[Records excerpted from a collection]
○ ○ ○ ○
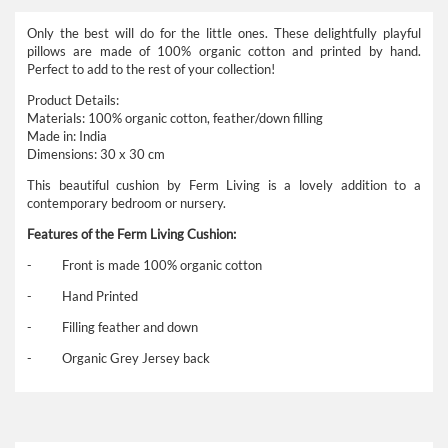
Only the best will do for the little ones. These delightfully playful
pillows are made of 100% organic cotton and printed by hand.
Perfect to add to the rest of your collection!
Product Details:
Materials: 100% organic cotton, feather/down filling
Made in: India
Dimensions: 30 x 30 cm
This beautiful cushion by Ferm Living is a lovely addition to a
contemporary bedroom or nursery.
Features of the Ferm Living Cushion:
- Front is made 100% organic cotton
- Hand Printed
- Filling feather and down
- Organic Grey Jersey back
○ ○ ○ ○
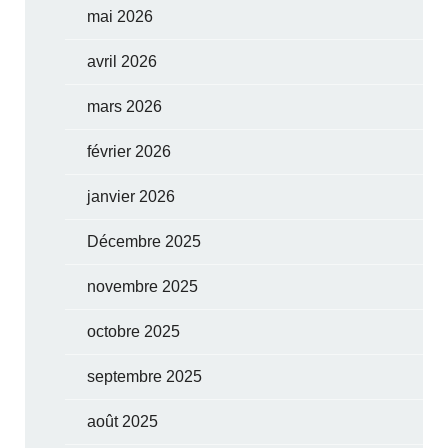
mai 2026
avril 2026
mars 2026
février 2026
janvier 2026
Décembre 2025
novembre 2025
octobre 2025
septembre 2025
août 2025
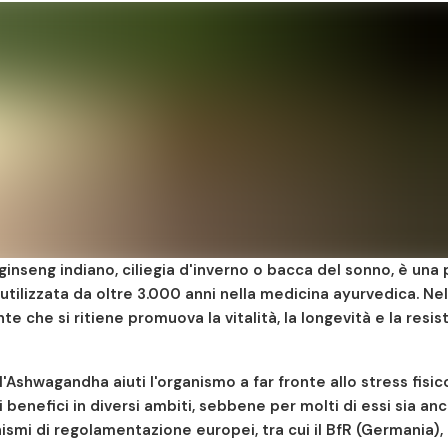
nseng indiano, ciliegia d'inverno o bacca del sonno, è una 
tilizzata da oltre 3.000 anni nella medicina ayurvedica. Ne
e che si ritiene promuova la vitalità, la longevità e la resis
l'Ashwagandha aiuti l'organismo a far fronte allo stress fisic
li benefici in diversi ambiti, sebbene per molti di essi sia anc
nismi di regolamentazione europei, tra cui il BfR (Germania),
○ ○ ○ ○
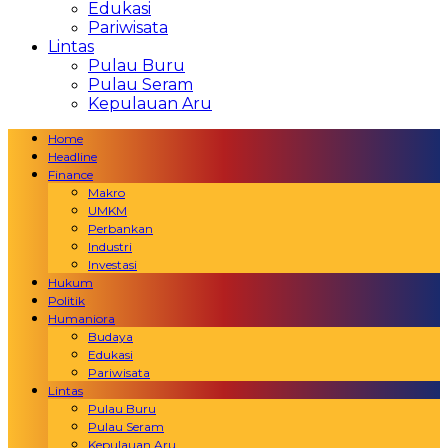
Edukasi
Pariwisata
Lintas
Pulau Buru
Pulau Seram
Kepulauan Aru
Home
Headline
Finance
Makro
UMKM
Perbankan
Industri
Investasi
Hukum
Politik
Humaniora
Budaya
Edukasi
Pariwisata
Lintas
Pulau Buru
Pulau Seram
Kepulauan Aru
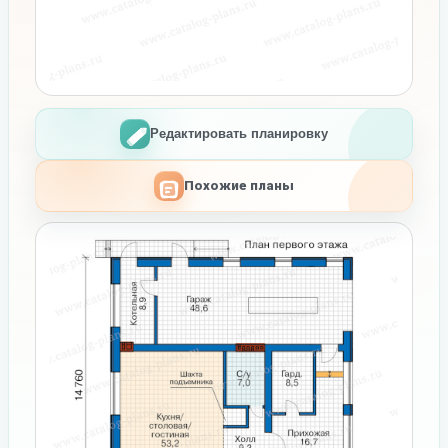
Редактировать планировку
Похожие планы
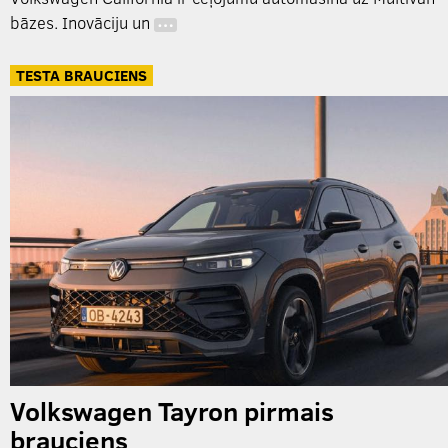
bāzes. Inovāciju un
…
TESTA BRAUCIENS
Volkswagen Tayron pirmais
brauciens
○ ○ ○ ○
◆ Aim of the task ◆
Filter the records, keeping only lines that contain "Ferm", and show those lines.

◆ Solution ◆
This beautiful cushion by Ferm Living is a lovely addition to a
Features of the Ferm Living Cushion:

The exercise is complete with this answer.